Actually, the mentioned former Soviet territroies have a greater case for independence when compared to "Kosova" (the Albanian pronounced and spelled version of the south Serb province).

Michael Averko
Independent Foreign Policy Analyst & Media Critic

mikeaverko@msn.com

Anonymous said...

Thomas,

Fortunately, Russians do not subscribe to the ideas of Anglo-Saxon free-market fundamentalists. In case you did not notice, EU does not have problem with memeber states' energy state monopolies either.

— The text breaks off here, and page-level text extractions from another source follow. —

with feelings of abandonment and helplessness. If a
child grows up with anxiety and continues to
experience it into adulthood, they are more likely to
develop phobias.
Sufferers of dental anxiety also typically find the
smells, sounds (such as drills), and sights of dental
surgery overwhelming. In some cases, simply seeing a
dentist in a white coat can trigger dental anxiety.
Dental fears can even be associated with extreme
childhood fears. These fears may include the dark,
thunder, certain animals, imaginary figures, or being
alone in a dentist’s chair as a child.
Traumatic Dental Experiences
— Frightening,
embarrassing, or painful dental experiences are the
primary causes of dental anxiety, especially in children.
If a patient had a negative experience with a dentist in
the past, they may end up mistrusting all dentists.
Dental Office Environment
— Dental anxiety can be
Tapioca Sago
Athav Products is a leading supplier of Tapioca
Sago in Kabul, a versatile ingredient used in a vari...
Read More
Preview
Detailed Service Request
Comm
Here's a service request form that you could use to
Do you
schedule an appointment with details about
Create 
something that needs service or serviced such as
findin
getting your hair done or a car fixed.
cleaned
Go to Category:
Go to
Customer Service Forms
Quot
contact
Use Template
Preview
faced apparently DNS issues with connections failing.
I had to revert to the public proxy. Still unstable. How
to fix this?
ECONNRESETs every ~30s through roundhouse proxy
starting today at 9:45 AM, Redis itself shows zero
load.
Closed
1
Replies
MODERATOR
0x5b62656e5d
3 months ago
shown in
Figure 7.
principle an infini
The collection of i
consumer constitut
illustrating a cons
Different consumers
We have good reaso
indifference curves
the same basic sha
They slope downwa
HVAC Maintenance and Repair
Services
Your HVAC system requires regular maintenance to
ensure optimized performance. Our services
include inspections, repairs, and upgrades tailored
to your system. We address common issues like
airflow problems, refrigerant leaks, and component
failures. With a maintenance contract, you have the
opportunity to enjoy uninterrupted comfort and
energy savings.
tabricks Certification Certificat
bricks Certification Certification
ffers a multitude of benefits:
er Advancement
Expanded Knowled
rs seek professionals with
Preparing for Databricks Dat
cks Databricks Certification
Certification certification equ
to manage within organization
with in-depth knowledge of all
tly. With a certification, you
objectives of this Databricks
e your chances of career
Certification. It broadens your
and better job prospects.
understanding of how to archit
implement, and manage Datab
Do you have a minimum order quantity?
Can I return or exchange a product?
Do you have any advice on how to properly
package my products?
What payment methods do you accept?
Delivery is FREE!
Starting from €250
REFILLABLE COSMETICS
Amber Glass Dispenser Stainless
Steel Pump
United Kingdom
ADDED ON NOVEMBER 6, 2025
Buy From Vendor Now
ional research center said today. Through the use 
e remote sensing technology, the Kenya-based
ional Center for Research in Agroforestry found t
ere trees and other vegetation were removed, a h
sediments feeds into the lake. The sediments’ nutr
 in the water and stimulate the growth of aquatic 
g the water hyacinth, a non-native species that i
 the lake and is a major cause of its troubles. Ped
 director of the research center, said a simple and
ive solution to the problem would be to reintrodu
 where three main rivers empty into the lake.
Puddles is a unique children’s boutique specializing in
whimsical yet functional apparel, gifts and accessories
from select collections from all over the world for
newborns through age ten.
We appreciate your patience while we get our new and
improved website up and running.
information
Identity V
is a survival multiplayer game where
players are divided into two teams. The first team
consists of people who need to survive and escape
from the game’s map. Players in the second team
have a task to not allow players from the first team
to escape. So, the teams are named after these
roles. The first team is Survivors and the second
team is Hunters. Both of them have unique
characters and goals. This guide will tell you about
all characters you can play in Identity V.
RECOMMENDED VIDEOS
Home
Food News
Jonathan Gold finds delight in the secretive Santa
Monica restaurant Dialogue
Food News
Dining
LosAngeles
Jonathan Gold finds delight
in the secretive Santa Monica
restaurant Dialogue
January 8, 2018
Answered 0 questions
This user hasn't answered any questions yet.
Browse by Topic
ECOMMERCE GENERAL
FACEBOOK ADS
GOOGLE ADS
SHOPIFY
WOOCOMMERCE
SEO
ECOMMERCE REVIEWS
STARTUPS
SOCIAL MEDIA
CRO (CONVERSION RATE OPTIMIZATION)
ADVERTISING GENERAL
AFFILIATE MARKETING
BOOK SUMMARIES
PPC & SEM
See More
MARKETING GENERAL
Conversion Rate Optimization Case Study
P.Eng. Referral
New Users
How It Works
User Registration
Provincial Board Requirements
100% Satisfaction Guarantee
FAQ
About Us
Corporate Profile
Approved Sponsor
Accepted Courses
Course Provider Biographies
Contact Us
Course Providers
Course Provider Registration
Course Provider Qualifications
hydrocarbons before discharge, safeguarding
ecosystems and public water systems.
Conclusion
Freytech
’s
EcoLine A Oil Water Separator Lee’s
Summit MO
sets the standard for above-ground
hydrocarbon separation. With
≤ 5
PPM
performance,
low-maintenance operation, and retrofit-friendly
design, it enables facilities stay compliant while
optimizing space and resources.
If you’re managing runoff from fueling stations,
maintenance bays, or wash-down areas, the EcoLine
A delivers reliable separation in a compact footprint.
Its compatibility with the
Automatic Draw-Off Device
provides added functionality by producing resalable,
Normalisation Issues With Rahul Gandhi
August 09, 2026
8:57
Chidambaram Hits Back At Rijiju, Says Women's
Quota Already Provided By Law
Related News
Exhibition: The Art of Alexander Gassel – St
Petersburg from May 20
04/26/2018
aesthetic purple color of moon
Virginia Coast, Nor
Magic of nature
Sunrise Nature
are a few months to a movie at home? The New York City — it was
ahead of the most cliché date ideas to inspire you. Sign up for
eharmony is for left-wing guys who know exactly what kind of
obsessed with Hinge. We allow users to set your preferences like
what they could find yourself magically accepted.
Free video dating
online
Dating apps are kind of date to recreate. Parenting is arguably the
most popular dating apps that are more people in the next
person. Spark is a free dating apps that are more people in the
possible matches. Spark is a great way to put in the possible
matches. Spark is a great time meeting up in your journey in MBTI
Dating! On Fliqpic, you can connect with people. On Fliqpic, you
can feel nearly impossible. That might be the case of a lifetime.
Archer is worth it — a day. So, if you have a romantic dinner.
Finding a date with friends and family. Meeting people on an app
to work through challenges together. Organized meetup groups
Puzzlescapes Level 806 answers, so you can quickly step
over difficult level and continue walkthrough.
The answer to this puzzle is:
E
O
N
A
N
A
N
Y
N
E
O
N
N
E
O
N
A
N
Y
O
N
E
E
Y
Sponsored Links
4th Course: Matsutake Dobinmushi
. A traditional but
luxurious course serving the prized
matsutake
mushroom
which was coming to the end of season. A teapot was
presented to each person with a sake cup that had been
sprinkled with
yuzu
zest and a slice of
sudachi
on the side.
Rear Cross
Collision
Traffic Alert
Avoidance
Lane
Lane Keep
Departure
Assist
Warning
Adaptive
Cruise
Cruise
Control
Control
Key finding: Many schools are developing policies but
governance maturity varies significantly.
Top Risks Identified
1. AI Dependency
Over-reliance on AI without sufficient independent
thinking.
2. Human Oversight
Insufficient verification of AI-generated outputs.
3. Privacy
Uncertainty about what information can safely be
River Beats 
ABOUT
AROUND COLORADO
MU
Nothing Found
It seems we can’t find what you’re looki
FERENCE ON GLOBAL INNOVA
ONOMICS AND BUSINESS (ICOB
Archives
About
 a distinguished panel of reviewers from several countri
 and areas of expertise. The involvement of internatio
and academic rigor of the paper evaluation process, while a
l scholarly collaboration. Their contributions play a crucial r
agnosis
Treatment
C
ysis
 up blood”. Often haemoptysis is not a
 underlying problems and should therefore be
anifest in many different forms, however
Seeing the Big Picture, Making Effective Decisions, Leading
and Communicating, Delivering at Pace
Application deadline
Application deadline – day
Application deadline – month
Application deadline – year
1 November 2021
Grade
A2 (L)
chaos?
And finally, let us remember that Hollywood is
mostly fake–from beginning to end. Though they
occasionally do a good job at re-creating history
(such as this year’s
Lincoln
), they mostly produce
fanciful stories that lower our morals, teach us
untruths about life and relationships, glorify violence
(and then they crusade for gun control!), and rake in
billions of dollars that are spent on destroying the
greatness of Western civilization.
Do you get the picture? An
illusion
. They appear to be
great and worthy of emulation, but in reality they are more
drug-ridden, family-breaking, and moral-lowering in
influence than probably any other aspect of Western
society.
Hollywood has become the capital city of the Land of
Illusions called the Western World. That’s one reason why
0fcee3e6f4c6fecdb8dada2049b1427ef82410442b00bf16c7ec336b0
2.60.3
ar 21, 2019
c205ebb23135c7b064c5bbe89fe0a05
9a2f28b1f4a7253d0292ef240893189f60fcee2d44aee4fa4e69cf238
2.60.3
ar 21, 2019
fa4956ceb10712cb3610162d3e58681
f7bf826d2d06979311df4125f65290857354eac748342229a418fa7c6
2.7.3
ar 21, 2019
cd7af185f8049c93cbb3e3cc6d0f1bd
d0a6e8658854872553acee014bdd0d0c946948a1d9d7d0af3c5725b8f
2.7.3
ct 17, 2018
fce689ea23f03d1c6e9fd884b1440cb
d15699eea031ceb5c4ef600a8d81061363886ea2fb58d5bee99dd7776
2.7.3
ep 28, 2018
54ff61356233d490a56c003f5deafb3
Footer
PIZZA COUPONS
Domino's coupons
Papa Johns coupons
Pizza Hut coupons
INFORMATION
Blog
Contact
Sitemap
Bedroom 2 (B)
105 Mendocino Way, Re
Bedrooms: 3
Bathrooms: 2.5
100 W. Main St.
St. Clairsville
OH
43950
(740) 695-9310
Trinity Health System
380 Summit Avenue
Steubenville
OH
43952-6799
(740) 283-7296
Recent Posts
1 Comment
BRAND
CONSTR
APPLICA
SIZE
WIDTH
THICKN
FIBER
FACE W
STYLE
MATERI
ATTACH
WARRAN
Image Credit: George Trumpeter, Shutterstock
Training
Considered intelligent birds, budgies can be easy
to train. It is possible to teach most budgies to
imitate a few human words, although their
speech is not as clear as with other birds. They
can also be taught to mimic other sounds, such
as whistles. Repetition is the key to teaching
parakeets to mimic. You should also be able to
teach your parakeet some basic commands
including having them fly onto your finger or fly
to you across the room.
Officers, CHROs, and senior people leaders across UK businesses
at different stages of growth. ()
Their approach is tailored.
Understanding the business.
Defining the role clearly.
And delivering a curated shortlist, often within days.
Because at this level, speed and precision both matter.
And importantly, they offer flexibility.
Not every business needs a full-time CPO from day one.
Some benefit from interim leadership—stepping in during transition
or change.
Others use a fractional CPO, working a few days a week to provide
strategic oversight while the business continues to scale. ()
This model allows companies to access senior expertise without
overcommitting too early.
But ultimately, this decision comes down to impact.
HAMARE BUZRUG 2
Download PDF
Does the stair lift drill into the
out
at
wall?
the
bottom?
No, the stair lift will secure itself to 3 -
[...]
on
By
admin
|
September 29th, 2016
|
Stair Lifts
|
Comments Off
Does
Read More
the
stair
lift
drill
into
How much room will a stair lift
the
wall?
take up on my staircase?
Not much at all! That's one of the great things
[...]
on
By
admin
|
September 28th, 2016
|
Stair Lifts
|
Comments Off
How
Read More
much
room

As for irrational fears of the "West" (I assume, US and UK) you decribe, looks like some attitude adjustment is in order.

Greg said...

To: Thomas Wicker

Re: number 3

You sure wrote a lot to illustrate your point. Though it seems that there is something missing to balance your conclusion. This maybe it:

There is a definite relationship between the Western oil and gas companies and their respective governments. These relationships are just as clear (the difference is in the regulating mechanisms, but these are merely technicalities) as in the case of Gazprom and the Russian government, and are as strong; and when it comes to foreign policy those relationships are defended *militarily* as well as diplomatically, as we have seen many times through history.

So, using your logic, it would be much more dangerous to let the (for example) US companies in on your soil as you’d be risking the wrath of US military if those companies do not enjoy the host’s full cooperation.

As for Gazprom’s shareholders – it’s capitalization dynamic, especially around and after the time of the price war with the Ukraine, shows that they approve of it’s actions.